Different types of position power elicit different responses from followers. Legitimate power and
reward power are most likely to generate follower compliance; that is, workers carry out
instructions, even though they may disagree with them. Coercive power most often generates
resistance (i.e. workers deliberately try to avoid carrying out instructions).
Personal power Personal power most often comes from internal sources, such as a person’s
special knowledge or personality characteristics. Examples of personal power are:
• Expert power. Results from a leader’s special knowledge or skill regarding the tasks
performed by
followers. When the leader is a true expert, employees go along with recommendations because
of her/his superior knowledge.
• Referent power. Comes from leader personality characteristics that command followers’
identification, respect and admiration so they wish to try to be like the
leader. Employee response will be commitment (i.e. workers will enthusiastically carry out
instructions).
Empowerment A significant recent trend is for top management to empower employees at lower
levels in the organisation. Executives are more participative, more concerned with consensus
building, and more reliant on communication than command.
Leadership traits
Early efforts to understand leadership success focused on the leader’s personal characteristics or
traits. Traits are the distinguishing personal characteristics of a leader such as intelligence, values
and appearance. Generally, research found only a weak relationship between personal traits and
leader success. Physical, social and work-related characteristics of leaders have also been
studied. The appropriateness of a trait or set of traits depends on the leadership situation. The
same traits do not apply to every organisation or situation.
Autocratic versus democratic leaders
One way of looking at leader characteristics is to examine autocratic and democratic leaders. An
autocratic leader tends to centralise authority and rely on legitimate, reward and coercive power.
Employees perform highly as long as the leader is present. Members are frequently displeased
with the close autocratic leadership and feelings of hostility frequently arise. A democratic
leader delegates authority, encourages participation, and relies on expert and referent power to
influence subordinates. Employees perform well even when the leader is absent. The group is
characterised by positive feelings rather than hostility. These characteristics of democratic
leadership explain why the empowerment of lower employees is a popular trend. Research
suggests the extent to which the leader is autocratic (boss-centred leadership) or democratic
(subordinate-centred leadership) depends on organisational circumstances. The leader tends to be
autocratic if: there is a time pressure; employees are slow to learn to make decisions; or there is a
great skill difference between leader and employee. The leader tends to be democratic if
employees are able to learn decision-making skills.

Behavioural approaches

The focus of research has shifted from leader personality traits toward the behaviours successful
leaders display. The significance of the following three streams of research is that each stream
discovered similar dimensions of leadership style.
Ohio State studies
The Ohio State studies of leader behaviour identified two major leadership behaviours called
consideration and initiating structure. Consideration is the extent to which the leader:
• is considerate of subordinates

• respects their ideas and feelings

• establishes mutual trust.


Considerate leaders tend to:
• be friendly
• provide open communication
• develop teamwork
• be oriented toward their subordinates’ welfare.

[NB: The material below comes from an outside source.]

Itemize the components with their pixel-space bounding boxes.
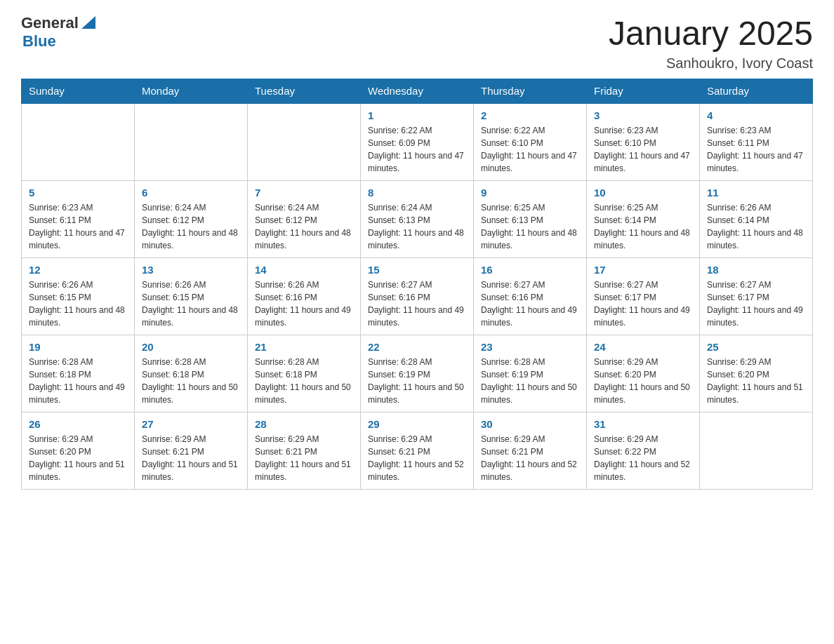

Initiating structure is the extent to which a leader is task oriented and directs subordinate
activities towards goals. Leaders with this style typically:
• give instructions
• spend time planning
• emphasise deadlines
• provide schedules of work activities.

Michigan studies The University of Michigan studies compared the behaviour of effective and
ineffective supervisors. Employee-centred leaders were the effective leaders who:
• established high performance goals

• displayed supportive behaviour towards employees

• built effective work groups.

Job-centred leaders were the ineffective leaders and tended to be:


• less concerned with goal achievement and human needs

• more concerned with meeting schedules, keeping costs low and achieving production

efficiency.

The leadership grid


Blake and Mouton at the University of Texas developed the leadership grid. This is a two-
dimensional leadership model that measures a leader’s concern for production and concern for
people on a scale from 1 (low concern) to 9 (high concern). Team management (9,9) is when
organisation members work together to accomplish task outcomes, and is often considered the
most effective style for all managers. Country-club management (1,9) occurs when primary
emphasis is given to people rather than to work outputs. Authority-compliance management (9,1)
occurs when efficiency in operations is the dominant orientation. Middle-of-the-road
management (5,5) reflects a moderate concern for both people and production. Impoverished
management (1,1) means managers exert little effort towards work accomplishment or
interpersonal relationships.

Contingency approaches

A contingency approach to leadership is a model that describes the relationship between


leadership styles and specific organisational situations. Several contingency models have been
developed, including:
Fiedler’s contingency theory Fiedler’s contingency theory attempts to match the leader’s style
with the organisational situation most favourable for a correct fit or success.
Leadership style diagnoses the leader’s style in terms of relation ship orientation or task
orientation. A relationship-oriented leader is concerned with people. A task-oriented leader is
primarily motivated by task accomplishment. Leadership style is measured using the ‘least
preferred co-worker’ (LPC) scale. Leadership situation can be analysed in terms of:
• Leader–member relations – group atmosphere and members’ attitudes towards and
acceptance of the leader.

• Task structure – extent to which tasks performed by the group are defined, involve specific
procedures, and have clear, explicit goals.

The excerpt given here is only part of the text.